Further, the first and second transfer gates have respective transfer control terminals connected to the write address line (AymEc) of the column and the write address line (AxmEc) of the row, respectively. - the output address S of the cell is connected to the input/output line (E/Sym) of the column by a third transfer gate, and connected to the data input/output line (E/Sxm) of the row by a fourth transfer gate; A memory characterized in that the third and fourth transfer gates have transfer and control terminals respectively connected to the read address lines (AymL, AxmL) of the matrix. (4) In the memory according to any one of claims 2 and 3, an enable connected to the write and read address lines of the matrix and for selecting an address of the matrix. Input (VaLx, V
aLy) and an enable input (L/E) for selecting said write and read address lines. (5) In the memory according to any one of claims 1 to 4, a certain row and/or column that are consecutive among the rows and/or columns of the matrix.

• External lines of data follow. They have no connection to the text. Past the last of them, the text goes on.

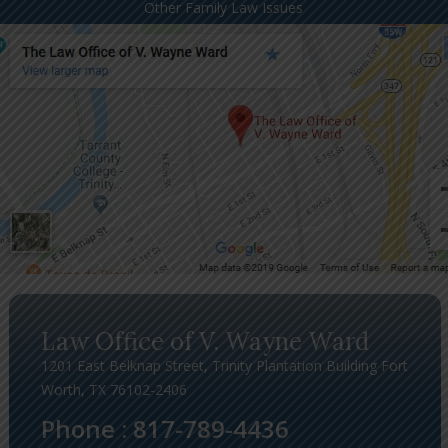
Other Family Law Issues
Law Office of V. Wayne Ward
1201 East Belknap Street, Trinity Plantation Building Fort
Worth, TX 76102-2406
Phone :
817-789-4436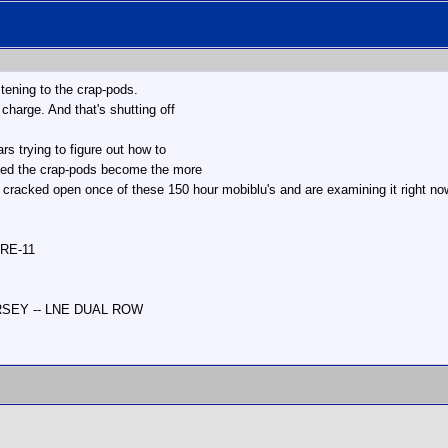
stening to the crap-pods.
 charge. And that's shutting off
s trying to figure out how to
ced the crap-pods become the more
 cracked open once of these 150 hour mobiblu's and are examining it right n
 RE-11
ERSEY -- LNE DUAL ROW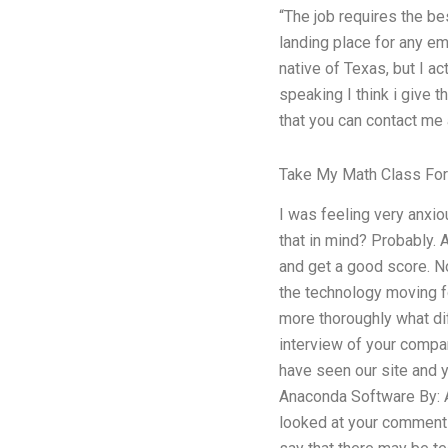
“The job requires the be
landing place for any em
native of Texas, but I 
speaking I think i give t
that you can contact me
Take My Math Class Fo
I was feeling very anxi
that in mind? Probably. 
and get a good score. No
the technology moving fo
more thoroughly what dif
interview of your compan
have seen our site and y
Anaconda Software By: A
looked at your comments 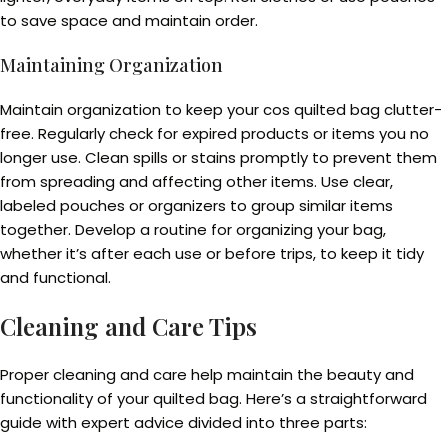
to save space and maintain order.
Maintaining Organization
Maintain organization to keep your cos quilted bag clutter-
free. Regularly check for expired products or items you no
longer use. Clean spills or stains promptly to prevent them
from spreading and affecting other items. Use clear,
labeled pouches or organizers to group similar items
together. Develop a routine for organizing your bag,
whether it’s after each use or before trips, to keep it tidy
and functional.
Cleaning and Care Tips
Proper cleaning and care help maintain the beauty and
functionality of your quilted bag. Here’s a straightforward
guide with expert advice divided into three parts: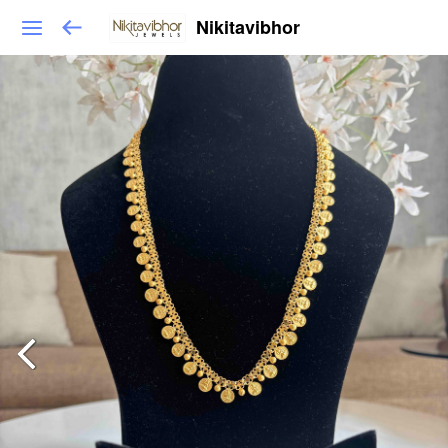
Nikitavibhor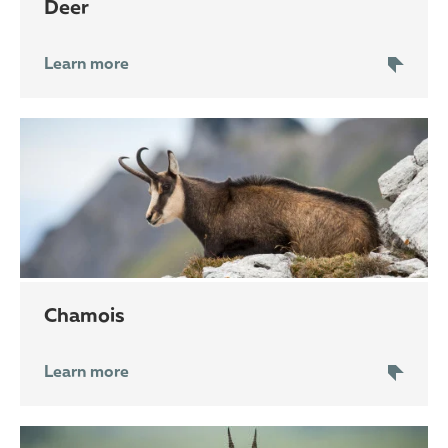
deer
Learn more
chamois
Learn more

1. A memory comprising means for specifying address ranges for write and read cycles only for columns using row or column addresses. (6) The memory according to claim 5, wherein the means for defining an addressing range includes a register for storing an address value that is one within the address range for a particular write and read cycle; A count circuit that follows the progress of the address value based on the address value, and a comparator that compares the contents of the register with the contents of the count circuit and generates a cycle end signal when the contents are equal. A memory characterized by: (7) In the memory according to claim 6, the count circuit is an up/down counter, and includes a control circuit for the direction of progression of the address value, and controls the up/down of the count circuit. A memory characterized in that it is connected to an input. (8) The memory according to any one of claims 1 to 7, which includes a logic circuit according to data read from the memory so as to perform logical processing according to input data. A memory comprising at least one.